副業が認められて会社員以外のことにもチャレンジができるようになってきました。
1年間で何十万円、何百万円と大きな収入となって独立する人もいます。
売上が大きくなった場合には、人によっては開業届を出したほうがオトクということもあります。
目次
開業届ってなに?
開業届は、正式には「個人事業の開業・廃業等届出書」と言い、開業することを税務署に伝えるためのものです。
屋号での銀行口座やクレジットカードの開設を行う場合、開業届の控えの提出を求められる場合もあります。
本業と副業でも開業届を出す手続は同じで、開業から1ヶ月以内に税務署長に提出します。
開業届と共に税制面でのメリットの大きい「所得税の青色申告承認申請書」も提出することが多いでしょう。
青色申告の申請にも期限が設けられているので注意が必要です。
- 開業した場合は開業日から2か月以内
- 1月1日から1月15日までに開業した場合は、その年の3月15日まで
- すでに開業している場合は、特別控除を受けたい年の3月15日まで
開業届を出したほうがよい場合
開業届は会社員であっても届けることができます!
ですが、副業をしているからといって開業届を出さなくてはいけないということはありません。
副業であれば「雑所得」とされて利益について課税されるだけです。
売上が大きいから開業届が必要というわけでもありません。
開業届は一時的なものではなく継続的な事業でなければならないからです。
例えば、趣味で動画サイトに投稿して収入を得たり、たまにフリマアプリでいらなくなった服を売ったりするものは対象になりません!

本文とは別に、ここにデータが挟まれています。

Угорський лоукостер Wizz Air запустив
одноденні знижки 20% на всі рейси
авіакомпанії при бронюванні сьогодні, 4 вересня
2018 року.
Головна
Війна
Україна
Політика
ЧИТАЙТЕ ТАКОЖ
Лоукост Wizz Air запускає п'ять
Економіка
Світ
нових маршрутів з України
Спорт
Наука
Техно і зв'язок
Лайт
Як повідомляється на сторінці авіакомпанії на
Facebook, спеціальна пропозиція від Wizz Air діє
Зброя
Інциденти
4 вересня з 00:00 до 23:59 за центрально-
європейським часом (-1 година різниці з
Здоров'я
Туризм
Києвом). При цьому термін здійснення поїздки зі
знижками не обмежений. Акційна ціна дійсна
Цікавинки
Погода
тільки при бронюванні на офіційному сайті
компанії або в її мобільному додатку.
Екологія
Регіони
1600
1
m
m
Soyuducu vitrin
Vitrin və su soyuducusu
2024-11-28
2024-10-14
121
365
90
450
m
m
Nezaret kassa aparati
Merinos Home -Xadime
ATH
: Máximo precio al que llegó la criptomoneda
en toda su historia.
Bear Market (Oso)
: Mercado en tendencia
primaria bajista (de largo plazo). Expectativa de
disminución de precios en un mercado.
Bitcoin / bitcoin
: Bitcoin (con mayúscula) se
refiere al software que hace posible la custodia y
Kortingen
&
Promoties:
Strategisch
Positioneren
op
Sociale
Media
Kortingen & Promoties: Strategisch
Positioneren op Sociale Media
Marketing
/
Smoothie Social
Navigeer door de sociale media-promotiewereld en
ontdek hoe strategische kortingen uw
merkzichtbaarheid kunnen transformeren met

会社員が開業届を検討するのは年間の収入が100万円以上になってからでよいでしょう。
売上が大きくなるほど、開業届を出すことで得られるメリットが大きくなっていくからです。
逆に、年間数10万円の売上では帳簿作成や確定申告の負担のほうが大きくなってしまいます…(涙)
開業届を出すメリット
独立や起業の準備になる
いきなり独立や起業をすると準備や手続で大忙し!
行政への届出、名刺や資料の作成などで、事業が軌道に乗るのに時間がかかってしまいます(汗)
会計帳簿の付け方や領収書の管理方法など、今までになかったノウハウを身につけなくてはいけなくなり、パニックになってしまいますよね。

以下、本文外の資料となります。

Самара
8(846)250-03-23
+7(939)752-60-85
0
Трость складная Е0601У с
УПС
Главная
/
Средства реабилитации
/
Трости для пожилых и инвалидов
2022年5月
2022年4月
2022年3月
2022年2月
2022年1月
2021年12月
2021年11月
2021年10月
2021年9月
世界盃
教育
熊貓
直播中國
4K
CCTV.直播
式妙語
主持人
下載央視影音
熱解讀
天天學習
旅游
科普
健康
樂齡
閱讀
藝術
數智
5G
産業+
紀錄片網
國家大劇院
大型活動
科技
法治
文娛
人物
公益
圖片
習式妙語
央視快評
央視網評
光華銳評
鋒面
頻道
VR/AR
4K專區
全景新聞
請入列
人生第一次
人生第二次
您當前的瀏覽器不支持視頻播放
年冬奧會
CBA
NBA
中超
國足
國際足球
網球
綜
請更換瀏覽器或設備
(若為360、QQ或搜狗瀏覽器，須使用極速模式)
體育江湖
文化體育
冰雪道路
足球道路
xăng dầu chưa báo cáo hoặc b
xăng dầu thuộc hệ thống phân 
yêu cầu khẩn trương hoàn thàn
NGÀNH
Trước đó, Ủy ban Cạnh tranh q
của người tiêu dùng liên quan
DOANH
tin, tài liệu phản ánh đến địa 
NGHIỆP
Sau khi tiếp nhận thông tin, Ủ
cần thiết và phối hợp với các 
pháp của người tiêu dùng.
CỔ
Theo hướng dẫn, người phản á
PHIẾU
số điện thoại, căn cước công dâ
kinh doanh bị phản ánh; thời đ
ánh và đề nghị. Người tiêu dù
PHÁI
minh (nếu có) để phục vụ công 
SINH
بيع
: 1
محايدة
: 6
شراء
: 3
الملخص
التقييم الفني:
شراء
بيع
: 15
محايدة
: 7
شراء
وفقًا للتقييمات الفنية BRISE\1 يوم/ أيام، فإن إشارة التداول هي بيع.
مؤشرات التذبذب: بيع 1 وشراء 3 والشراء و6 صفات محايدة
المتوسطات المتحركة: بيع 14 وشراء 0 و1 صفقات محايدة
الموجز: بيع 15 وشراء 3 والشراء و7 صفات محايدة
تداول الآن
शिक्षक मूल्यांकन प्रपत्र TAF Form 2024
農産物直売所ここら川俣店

ですが、先に開業届を出すことで本格的に活動を始めたときの負担を軽減ができます。
会社員と兼業だとしても屋号を持っていれば「代表」であることに変わりはなく、ビジネスを展開するのに必要な信頼度も高まるでしょう!
最高65万円の青色申告特別控除を受けられる
開業届と合わせて「所得税の青色申告承認申請書」をすることで、青色申告特別控除を受けることができます。
青色申告の特別控除は原則55万円。
最高65万円の控除を受けるためには「電子申告」または「電子帳簿の保存」が必要となります。
会社員としての所得控除と個人事業主としての青色申告の控除をダブルで使うことができるのです。
経費にできるものが増える
会社員ではスーツ代など一定のものであれば経費として所得から控除することができますが広くは認められておらず、基本的には給料所得控除として定額が認められているだけです。
ですが、副業と関係があれば経費とすることができるようになります。
自宅兼オフィスなら家賃、光熱費、インターネット料金を一定の割合で事業の経費とすることができるのです。
自家用車のガソリン代なども業務で使った分を経費にできますよ。
家族への給与を全額経費にできるのもポイントです。
青色申告をすれば「青色事業専従者給与」によって、生計を一にしている家族が事業を手伝っている場合は、家族の給与を経費にすることができます。
「妥当な金額」である必要はありますが、上限は設定されていないので高い節税効果があります。
3年間も赤字を繰り越せる
開業初年度は設備投資などで赤字というのは珍しくありません。
青色申告ではその赤字を繰り越し、黒字になった年度の利益を減らすことで税金の負担を軽くすることができます。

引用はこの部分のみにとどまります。